[Opening Task material section]

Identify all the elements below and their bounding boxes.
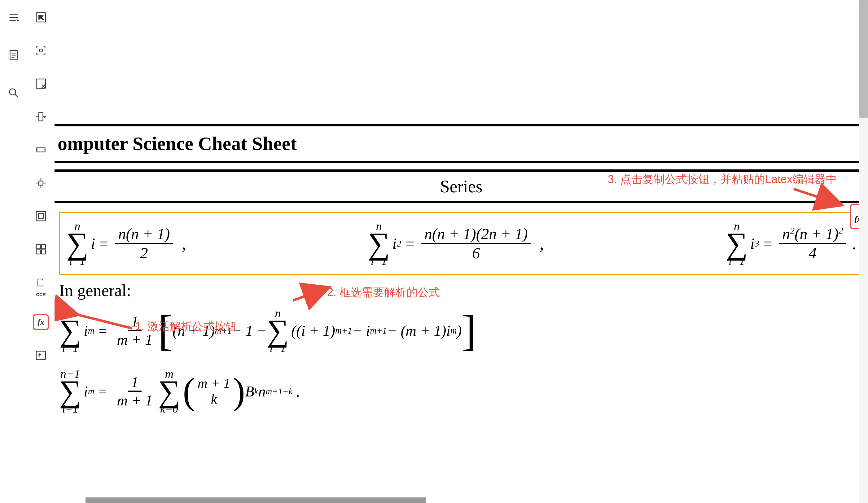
document-header: omputer Science Cheat Sheet bbox=[54, 124, 868, 163]
annotation-1: 1. 激活解析公式按钮 bbox=[135, 319, 237, 334]
svg-rect-18 bbox=[37, 148, 45, 152]
arrow-1 bbox=[70, 310, 138, 336]
formula-button[interactable]: fx bbox=[33, 314, 49, 330]
document-title: omputer Science Cheat Sheet bbox=[54, 133, 868, 155]
svg-line-36 bbox=[76, 314, 132, 328]
svg-point-8 bbox=[9, 89, 16, 95]
crop-horizontal-icon[interactable] bbox=[33, 142, 49, 158]
fx-icon: fx bbox=[38, 317, 44, 327]
svg-rect-27 bbox=[39, 214, 44, 219]
svg-line-35 bbox=[794, 189, 840, 205]
svg-rect-31 bbox=[42, 250, 45, 254]
formula-1: n ∑ i=1 i = n(n + 1) 2 , bbox=[66, 219, 192, 268]
svg-rect-26 bbox=[36, 211, 45, 221]
grid-center-icon[interactable] bbox=[33, 175, 49, 191]
scrollbar-thumb[interactable] bbox=[859, 0, 868, 118]
svg-rect-21 bbox=[39, 181, 43, 185]
horizontal-scrollbar[interactable] bbox=[85, 497, 426, 503]
cursor-select-icon[interactable] bbox=[33, 9, 49, 25]
svg-point-11 bbox=[39, 49, 42, 52]
ocr-icon[interactable] bbox=[33, 274, 49, 291]
formula-3: n ∑ i=1 i3 = n2(n + 1)2 4 . bbox=[726, 219, 856, 268]
toolbar: OCR fx bbox=[27, 0, 54, 503]
svg-line-34 bbox=[293, 288, 327, 301]
export-icon[interactable] bbox=[33, 347, 49, 363]
svg-point-3 bbox=[17, 20, 18, 21]
svg-rect-30 bbox=[36, 250, 40, 254]
formula-selection-box[interactable]: n ∑ i=1 i = n(n + 1) 2 , n ∑ i=1 i2 = n(… bbox=[59, 212, 864, 275]
document-content: omputer Science Cheat Sheet Series 3. 点击… bbox=[54, 0, 868, 503]
capture-icon[interactable] bbox=[33, 42, 49, 59]
document-icon[interactable] bbox=[6, 47, 22, 63]
vertical-scrollbar[interactable] bbox=[859, 0, 868, 503]
in-general-label: In general: bbox=[54, 281, 868, 300]
arrow-3 bbox=[790, 186, 846, 212]
grid-view-icon[interactable] bbox=[33, 241, 49, 258]
svg-line-9 bbox=[15, 94, 18, 97]
menu-icon[interactable] bbox=[6, 9, 22, 25]
annotation-2: 2. 框选需要解析的公式 bbox=[327, 285, 440, 300]
svg-rect-15 bbox=[39, 113, 43, 121]
close-region-icon[interactable] bbox=[33, 76, 49, 92]
arrow-2 bbox=[290, 285, 330, 305]
bounds-icon[interactable] bbox=[33, 208, 49, 224]
ocr-label: OCR bbox=[36, 292, 45, 297]
search-icon[interactable] bbox=[6, 85, 22, 101]
crop-width-icon[interactable] bbox=[33, 109, 49, 125]
svg-rect-28 bbox=[36, 245, 40, 249]
formula-2: n ∑ i=1 i2 = n(n + 1)(2n + 1) 6 , bbox=[368, 219, 550, 268]
annotation-3: 3. 点击复制公式按钮，并粘贴的Latex编辑器中 bbox=[608, 172, 837, 187]
sidebar-left bbox=[0, 0, 27, 503]
general-formula-2: n−1 ∑ i=1 im = 1 m + 1 m ∑ k=0 ( m + 1 k… bbox=[54, 361, 868, 421]
svg-rect-29 bbox=[42, 245, 45, 249]
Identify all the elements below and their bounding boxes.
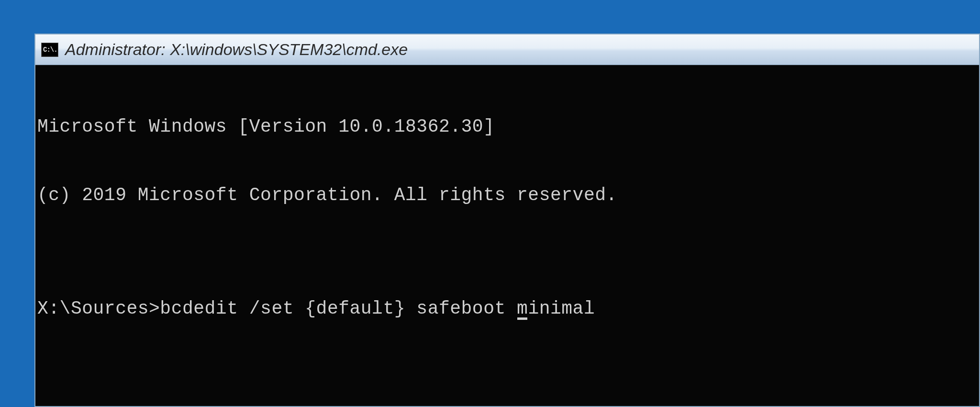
window-title: Administrator: X:\windows\SYSTEM32\cmd.e… — [65, 40, 408, 59]
terminal-area[interactable]: Microsoft Windows [Version 10.0.18362.30… — [35, 65, 979, 406]
cmd-icon-glyph: C:\. — [43, 46, 57, 53]
prompt: X:\Sources> — [37, 298, 160, 319]
prompt-line: X:\Sources>bcdedit /set {default} safebo… — [37, 297, 977, 320]
text-cursor: m — [517, 298, 528, 319]
command-typed-before: bcdedit /set {default} safeboot — [160, 298, 517, 319]
titlebar[interactable]: C:\. Administrator: X:\windows\SYSTEM32\… — [35, 34, 979, 65]
cmd-icon: C:\. — [41, 43, 58, 57]
banner-line-1: Microsoft Windows [Version 10.0.18362.30… — [37, 115, 977, 138]
banner-line-2: (c) 2019 Microsoft Corporation. All righ… — [37, 184, 977, 207]
cmd-window: C:\. Administrator: X:\windows\SYSTEM32\… — [34, 34, 980, 407]
command-typed-after: inimal — [528, 298, 595, 319]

[Closing Task material section]

• Your assignment
Write the lines above out again exactly, excluding every picture.

• Expected answer
Identify all the elements below and their bounding boxes.
document-header: omputer Science Cheat Sheet bbox=[54, 124, 868, 163]
annotation-1: 1. 激活解析公式按钮 bbox=[135, 319, 237, 334]
svg-rect-18 bbox=[37, 148, 45, 152]
arrow-1 bbox=[70, 310, 138, 336]
formula-button[interactable]: fx bbox=[33, 314, 49, 330]
document-title: omputer Science Cheat Sheet bbox=[54, 133, 868, 155]
svg-line-36 bbox=[76, 314, 132, 328]
svg-point-8 bbox=[9, 89, 16, 95]
crop-horizontal-icon[interactable] bbox=[33, 142, 49, 158]
fx-icon: fx bbox=[38, 317, 44, 327]
svg-rect-27 bbox=[39, 214, 44, 219]
svg-line-35 bbox=[794, 189, 840, 205]
svg-rect-31 bbox=[42, 250, 45, 254]
formula-1: n ∑ i=1 i = n(n + 1) 2 , bbox=[66, 219, 192, 268]
svg-rect-26 bbox=[36, 211, 45, 221]
grid-center-icon[interactable] bbox=[33, 175, 49, 191]
scrollbar-thumb[interactable] bbox=[859, 0, 868, 118]
svg-rect-21 bbox=[39, 181, 43, 185]
horizontal-scrollbar[interactable] bbox=[85, 497, 426, 503]
cursor-select-icon[interactable] bbox=[33, 9, 49, 25]
svg-point-11 bbox=[39, 49, 42, 52]
ocr-icon[interactable] bbox=[33, 274, 49, 291]
formula-3: n ∑ i=1 i3 = n2(n + 1)2 4 . bbox=[726, 219, 856, 268]
toolbar: OCR fx bbox=[27, 0, 54, 503]
svg-line-34 bbox=[293, 288, 327, 301]
export-icon[interactable] bbox=[33, 347, 49, 363]
svg-point-3 bbox=[17, 20, 18, 21]
svg-rect-30 bbox=[36, 250, 40, 254]
formula-selection-box[interactable]: n ∑ i=1 i = n(n + 1) 2 , n ∑ i=1 i2 = n(… bbox=[59, 212, 864, 275]
document-content: omputer Science Cheat Sheet Series 3. 点击… bbox=[54, 0, 868, 503]
capture-icon[interactable] bbox=[33, 42, 49, 59]
document-icon[interactable] bbox=[6, 47, 22, 63]
vertical-scrollbar[interactable] bbox=[859, 0, 868, 503]
in-general-label: In general: bbox=[54, 281, 868, 300]
arrow-3 bbox=[790, 186, 846, 212]
grid-view-icon[interactable] bbox=[33, 241, 49, 258]
svg-line-9 bbox=[15, 94, 18, 97]
menu-icon[interactable] bbox=[6, 9, 22, 25]
annotation-2: 2. 框选需要解析的公式 bbox=[327, 285, 440, 300]
svg-rect-15 bbox=[39, 113, 43, 121]
close-region-icon[interactable] bbox=[33, 76, 49, 92]
arrow-2 bbox=[290, 285, 330, 305]
bounds-icon[interactable] bbox=[33, 208, 49, 224]
ocr-label: OCR bbox=[36, 292, 45, 297]
search-icon[interactable] bbox=[6, 85, 22, 101]
crop-width-icon[interactable] bbox=[33, 109, 49, 125]
svg-rect-28 bbox=[36, 245, 40, 249]
formula-2: n ∑ i=1 i2 = n(n + 1)(2n + 1) 6 , bbox=[368, 219, 550, 268]
annotation-3: 3. 点击复制公式按钮，并粘贴的Latex编辑器中 bbox=[608, 172, 837, 187]
sidebar-left bbox=[0, 0, 27, 503]
general-formula-2: n−1 ∑ i=1 im = 1 m + 1 m ∑ k=0 ( m + 1 k… bbox=[54, 361, 868, 421]
svg-rect-29 bbox=[42, 245, 45, 249]
Identify all the elements below and their bounding boxes.
window-title: Administrator: X:\windows\SYSTEM32\cmd.e… — [65, 40, 408, 59]
terminal-area[interactable]: Microsoft Windows [Version 10.0.18362.30… — [35, 65, 979, 406]
cmd-icon-glyph: C:\. — [43, 46, 57, 53]
prompt: X:\Sources> — [37, 298, 160, 319]
prompt-line: X:\Sources>bcdedit /set {default} safebo… — [37, 297, 977, 320]
text-cursor: m — [517, 298, 528, 319]
command-typed-before: bcdedit /set {default} safeboot — [160, 298, 517, 319]
titlebar[interactable]: C:\. Administrator: X:\windows\SYSTEM32\… — [35, 34, 979, 65]
cmd-icon: C:\. — [41, 43, 58, 57]
banner-line-1: Microsoft Windows [Version 10.0.18362.30… — [37, 115, 977, 138]
banner-line-2: (c) 2019 Microsoft Corporation. All righ… — [37, 184, 977, 207]
cmd-window: C:\. Administrator: X:\windows\SYSTEM32\… — [34, 34, 980, 407]
command-typed-after: inimal — [528, 298, 595, 319]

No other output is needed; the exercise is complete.